Dataset extract section start

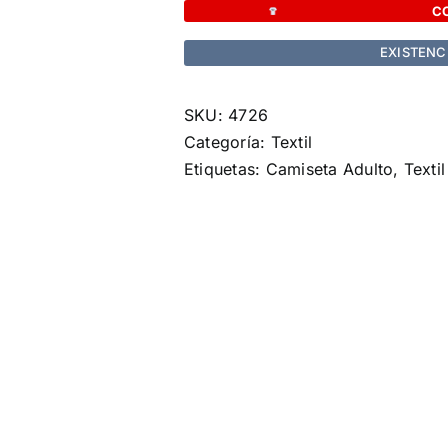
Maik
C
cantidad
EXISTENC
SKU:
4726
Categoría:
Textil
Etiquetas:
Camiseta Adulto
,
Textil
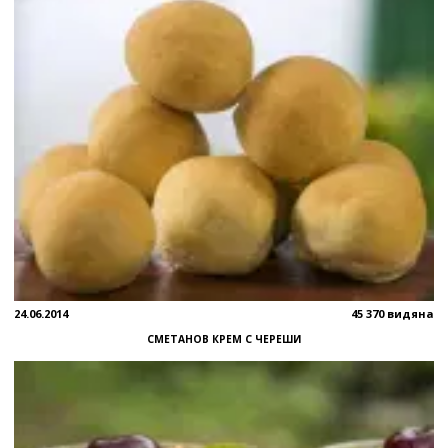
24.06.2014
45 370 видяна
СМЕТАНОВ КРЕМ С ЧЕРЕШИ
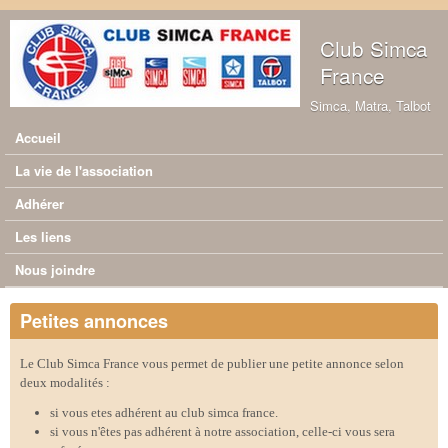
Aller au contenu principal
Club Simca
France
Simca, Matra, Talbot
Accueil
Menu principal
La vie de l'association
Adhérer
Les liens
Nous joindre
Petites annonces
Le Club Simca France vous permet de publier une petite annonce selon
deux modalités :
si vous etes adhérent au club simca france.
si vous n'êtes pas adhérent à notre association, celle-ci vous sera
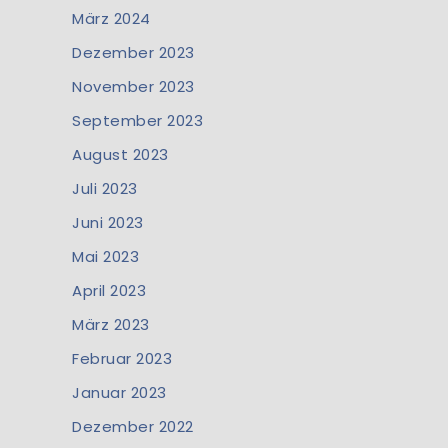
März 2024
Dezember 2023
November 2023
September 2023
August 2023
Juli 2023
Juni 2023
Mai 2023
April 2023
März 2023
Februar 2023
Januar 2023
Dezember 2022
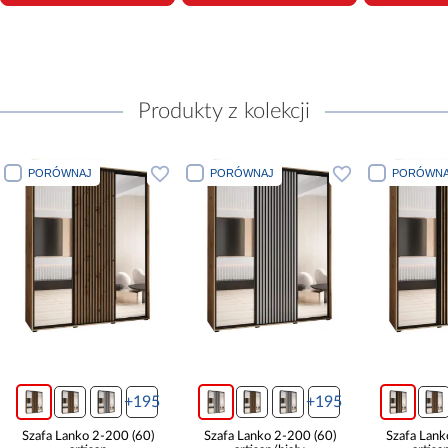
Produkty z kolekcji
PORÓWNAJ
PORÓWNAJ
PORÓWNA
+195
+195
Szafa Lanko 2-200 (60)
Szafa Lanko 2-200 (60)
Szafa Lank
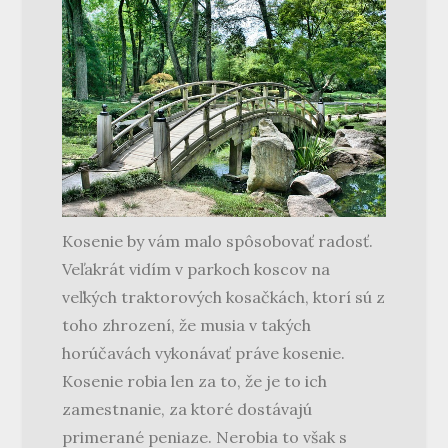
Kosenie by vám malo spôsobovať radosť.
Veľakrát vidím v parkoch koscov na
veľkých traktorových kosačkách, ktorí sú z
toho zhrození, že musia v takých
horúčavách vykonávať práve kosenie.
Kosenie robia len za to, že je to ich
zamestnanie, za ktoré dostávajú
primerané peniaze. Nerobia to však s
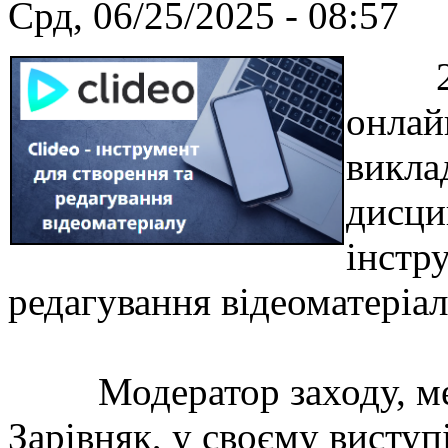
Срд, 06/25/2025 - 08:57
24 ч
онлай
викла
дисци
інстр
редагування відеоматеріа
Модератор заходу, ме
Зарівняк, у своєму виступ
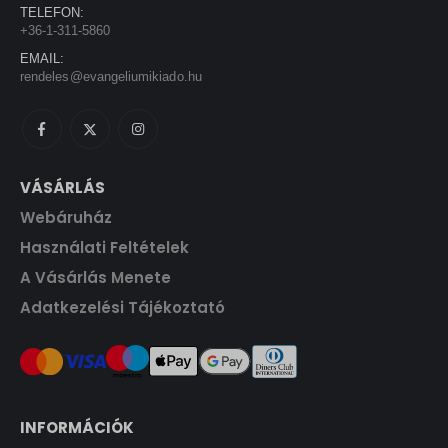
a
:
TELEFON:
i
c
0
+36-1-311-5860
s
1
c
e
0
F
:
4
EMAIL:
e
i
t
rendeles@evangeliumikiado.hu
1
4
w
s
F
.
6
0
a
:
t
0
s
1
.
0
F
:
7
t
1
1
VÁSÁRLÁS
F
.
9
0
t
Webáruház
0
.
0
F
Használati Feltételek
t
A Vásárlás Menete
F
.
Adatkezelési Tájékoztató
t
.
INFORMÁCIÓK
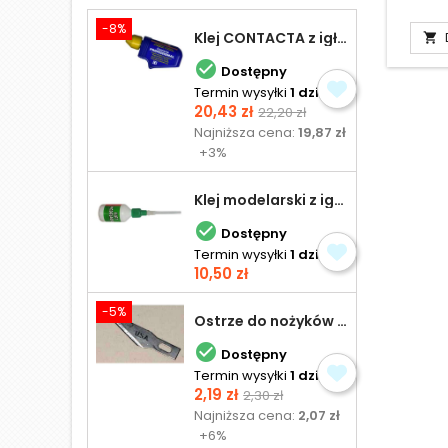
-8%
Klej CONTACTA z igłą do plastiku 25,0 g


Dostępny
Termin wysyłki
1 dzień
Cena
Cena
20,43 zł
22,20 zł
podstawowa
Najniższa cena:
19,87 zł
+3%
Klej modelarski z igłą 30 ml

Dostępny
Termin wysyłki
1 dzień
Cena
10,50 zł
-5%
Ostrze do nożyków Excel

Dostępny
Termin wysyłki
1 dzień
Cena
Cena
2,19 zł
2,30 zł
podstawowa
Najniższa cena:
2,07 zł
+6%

Dataset extract section end
Dataset extract section start

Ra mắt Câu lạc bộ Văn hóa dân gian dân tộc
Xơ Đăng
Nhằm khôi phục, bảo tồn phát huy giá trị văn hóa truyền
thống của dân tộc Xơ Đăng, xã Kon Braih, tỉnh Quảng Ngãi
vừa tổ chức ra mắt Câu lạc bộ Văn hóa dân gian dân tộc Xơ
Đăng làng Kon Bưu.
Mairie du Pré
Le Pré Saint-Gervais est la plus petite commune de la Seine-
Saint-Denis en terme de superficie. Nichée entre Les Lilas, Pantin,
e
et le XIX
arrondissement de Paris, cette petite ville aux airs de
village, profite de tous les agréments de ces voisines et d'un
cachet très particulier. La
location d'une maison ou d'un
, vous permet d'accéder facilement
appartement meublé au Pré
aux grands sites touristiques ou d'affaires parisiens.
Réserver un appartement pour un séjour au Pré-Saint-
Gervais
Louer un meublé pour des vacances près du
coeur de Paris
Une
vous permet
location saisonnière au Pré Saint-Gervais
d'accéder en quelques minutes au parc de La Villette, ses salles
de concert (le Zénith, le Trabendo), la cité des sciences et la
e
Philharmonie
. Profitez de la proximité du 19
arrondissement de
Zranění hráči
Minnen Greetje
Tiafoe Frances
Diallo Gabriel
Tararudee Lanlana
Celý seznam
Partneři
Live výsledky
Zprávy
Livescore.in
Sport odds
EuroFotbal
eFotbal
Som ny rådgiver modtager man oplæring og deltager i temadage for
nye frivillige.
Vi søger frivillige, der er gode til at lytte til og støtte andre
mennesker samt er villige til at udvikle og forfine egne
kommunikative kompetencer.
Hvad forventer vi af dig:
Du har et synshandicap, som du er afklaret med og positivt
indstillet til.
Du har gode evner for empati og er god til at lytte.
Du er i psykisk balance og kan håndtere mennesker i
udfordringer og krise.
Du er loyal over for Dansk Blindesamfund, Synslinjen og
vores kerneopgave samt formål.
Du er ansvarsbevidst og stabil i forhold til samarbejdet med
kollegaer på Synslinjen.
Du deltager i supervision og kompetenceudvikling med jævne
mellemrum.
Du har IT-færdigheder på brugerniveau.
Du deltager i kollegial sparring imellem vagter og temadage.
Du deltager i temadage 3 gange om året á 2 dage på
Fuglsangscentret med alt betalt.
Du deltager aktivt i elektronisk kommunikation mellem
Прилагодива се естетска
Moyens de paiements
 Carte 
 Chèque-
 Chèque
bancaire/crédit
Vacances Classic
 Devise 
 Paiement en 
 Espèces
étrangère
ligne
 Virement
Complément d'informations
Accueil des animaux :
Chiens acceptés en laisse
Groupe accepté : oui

Dataset extract section end
Dataset extract section start

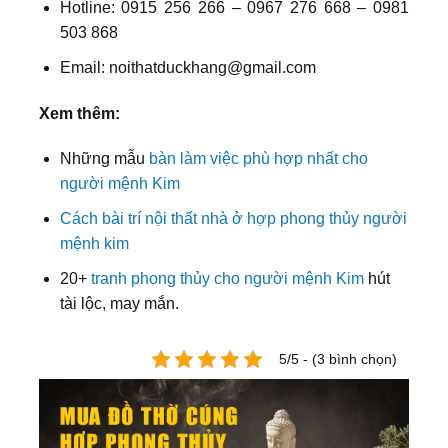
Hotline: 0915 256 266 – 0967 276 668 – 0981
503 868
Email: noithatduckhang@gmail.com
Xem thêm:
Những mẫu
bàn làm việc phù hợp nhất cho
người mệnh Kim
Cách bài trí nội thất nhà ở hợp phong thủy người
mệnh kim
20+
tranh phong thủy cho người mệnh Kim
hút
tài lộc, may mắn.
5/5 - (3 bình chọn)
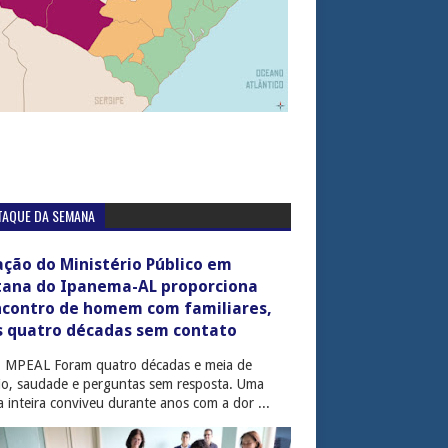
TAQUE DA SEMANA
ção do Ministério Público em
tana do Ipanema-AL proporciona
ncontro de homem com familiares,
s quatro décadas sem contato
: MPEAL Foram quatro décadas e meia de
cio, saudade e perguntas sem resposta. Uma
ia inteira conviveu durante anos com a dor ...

Dataset extract section end

» Task brief: Select and copy every line of the listing with the word "arrondissement".

» Answer:
arrondissement de Paris, cette petite ville aux airs de
arrondissement de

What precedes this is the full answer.